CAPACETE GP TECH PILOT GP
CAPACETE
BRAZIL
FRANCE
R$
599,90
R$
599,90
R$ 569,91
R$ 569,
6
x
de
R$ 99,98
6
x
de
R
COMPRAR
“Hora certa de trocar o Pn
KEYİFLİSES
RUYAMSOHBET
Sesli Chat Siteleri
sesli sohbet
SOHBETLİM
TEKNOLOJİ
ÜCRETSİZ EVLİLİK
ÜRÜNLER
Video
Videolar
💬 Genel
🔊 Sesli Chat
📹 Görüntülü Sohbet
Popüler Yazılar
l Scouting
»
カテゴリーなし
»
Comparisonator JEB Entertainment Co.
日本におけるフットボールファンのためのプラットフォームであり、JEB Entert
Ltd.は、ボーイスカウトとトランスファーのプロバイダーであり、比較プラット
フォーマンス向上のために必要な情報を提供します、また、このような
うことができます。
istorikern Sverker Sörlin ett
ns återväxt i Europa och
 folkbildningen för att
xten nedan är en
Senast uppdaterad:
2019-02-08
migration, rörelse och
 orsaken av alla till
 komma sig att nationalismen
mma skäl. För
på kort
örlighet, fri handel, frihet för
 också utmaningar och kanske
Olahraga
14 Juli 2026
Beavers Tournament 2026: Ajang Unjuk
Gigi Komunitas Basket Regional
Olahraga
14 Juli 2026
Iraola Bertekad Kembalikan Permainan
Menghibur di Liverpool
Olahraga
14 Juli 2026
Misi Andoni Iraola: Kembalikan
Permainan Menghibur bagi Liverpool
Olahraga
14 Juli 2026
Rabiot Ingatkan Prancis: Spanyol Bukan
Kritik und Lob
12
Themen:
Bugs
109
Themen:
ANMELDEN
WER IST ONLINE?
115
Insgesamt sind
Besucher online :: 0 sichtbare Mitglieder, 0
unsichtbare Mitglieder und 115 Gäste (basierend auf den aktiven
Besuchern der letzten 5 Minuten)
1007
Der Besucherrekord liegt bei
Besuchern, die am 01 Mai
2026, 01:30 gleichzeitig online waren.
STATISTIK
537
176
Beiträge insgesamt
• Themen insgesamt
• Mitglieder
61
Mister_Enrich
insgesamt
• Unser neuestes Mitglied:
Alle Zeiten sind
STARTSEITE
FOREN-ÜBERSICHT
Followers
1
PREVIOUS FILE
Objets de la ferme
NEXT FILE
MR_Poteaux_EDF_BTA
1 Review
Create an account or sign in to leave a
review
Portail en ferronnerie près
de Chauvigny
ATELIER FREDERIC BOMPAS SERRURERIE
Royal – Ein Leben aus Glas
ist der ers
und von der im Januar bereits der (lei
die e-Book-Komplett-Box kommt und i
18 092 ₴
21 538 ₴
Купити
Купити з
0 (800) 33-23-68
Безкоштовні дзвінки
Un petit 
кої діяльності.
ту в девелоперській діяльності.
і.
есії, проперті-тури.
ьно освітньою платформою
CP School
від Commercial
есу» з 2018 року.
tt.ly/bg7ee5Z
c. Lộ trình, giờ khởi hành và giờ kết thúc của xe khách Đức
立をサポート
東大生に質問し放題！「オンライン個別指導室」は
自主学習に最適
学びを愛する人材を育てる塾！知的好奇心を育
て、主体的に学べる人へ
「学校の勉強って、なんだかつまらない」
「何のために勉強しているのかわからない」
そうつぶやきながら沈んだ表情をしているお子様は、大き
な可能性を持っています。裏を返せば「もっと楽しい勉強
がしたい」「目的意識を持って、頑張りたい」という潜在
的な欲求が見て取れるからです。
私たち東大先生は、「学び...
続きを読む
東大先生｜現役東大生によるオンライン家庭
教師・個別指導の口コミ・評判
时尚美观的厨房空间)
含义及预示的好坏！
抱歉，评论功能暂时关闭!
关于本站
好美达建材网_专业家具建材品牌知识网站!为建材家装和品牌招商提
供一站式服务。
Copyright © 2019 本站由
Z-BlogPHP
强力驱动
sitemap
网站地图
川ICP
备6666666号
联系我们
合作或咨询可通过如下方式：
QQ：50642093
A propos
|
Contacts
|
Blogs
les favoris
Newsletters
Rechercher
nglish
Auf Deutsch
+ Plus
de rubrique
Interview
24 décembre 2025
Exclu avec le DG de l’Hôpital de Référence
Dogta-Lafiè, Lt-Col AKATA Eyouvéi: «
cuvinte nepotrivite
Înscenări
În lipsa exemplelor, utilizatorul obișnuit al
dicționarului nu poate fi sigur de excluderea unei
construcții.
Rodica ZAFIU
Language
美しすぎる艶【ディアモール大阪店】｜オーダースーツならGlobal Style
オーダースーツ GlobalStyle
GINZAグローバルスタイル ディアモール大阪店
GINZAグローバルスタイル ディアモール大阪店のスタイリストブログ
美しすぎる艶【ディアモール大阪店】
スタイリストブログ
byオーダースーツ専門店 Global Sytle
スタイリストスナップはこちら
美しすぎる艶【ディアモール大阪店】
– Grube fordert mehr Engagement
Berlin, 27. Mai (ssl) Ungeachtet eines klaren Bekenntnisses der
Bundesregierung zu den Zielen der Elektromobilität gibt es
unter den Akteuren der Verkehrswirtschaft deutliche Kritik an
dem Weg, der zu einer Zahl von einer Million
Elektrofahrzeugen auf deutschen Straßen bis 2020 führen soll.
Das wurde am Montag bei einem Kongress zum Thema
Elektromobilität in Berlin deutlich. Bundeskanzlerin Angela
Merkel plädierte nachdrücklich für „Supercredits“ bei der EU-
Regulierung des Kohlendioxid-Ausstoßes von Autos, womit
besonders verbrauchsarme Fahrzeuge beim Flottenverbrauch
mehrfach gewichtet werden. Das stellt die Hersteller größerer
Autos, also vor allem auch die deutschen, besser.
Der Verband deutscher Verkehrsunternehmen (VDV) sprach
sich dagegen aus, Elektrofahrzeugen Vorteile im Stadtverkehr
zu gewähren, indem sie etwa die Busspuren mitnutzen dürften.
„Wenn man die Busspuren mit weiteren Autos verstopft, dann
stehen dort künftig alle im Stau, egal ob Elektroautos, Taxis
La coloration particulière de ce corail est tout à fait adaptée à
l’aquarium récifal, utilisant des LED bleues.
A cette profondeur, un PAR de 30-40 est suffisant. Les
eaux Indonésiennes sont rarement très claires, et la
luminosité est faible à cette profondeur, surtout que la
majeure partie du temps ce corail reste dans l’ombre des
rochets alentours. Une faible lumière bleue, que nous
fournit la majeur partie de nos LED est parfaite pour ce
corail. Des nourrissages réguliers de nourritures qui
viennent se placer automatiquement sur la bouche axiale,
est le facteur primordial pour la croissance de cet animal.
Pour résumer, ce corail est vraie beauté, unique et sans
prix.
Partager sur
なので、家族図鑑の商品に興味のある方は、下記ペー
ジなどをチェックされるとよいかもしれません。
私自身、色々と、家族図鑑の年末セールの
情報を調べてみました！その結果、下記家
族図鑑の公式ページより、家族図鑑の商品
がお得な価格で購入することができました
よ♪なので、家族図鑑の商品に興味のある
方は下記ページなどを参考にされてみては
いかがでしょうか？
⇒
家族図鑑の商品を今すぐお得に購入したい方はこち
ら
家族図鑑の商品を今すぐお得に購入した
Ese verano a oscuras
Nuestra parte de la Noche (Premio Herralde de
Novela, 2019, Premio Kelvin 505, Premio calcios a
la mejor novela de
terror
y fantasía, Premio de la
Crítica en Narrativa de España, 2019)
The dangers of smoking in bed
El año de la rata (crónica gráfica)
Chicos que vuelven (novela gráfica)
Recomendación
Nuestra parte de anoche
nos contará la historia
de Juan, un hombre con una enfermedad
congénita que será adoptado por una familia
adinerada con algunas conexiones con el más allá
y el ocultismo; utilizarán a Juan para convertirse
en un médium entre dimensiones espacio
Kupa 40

○ ○ ○ ○ ○ ○ ○

__Exercise__.
As listed above, the lines from the line with "zu gewähren, indem" to the line with "l’aquarium récifal, utilisant des LED bleues." are to be echoed exactly, with both ends included and nothing added.

__Answer box__.
zu gewähren, indem sie etwa die Busspuren mitnutzen dürften.
„Wenn man die Busspuren mit weiteren Autos verstopft, dann
stehen dort künftig alle im Stau, egal ob Elektroautos, Taxis
La coloration particulière de ce corail est tout à fait adaptée à
l’aquarium récifal, utilisant des LED bleues.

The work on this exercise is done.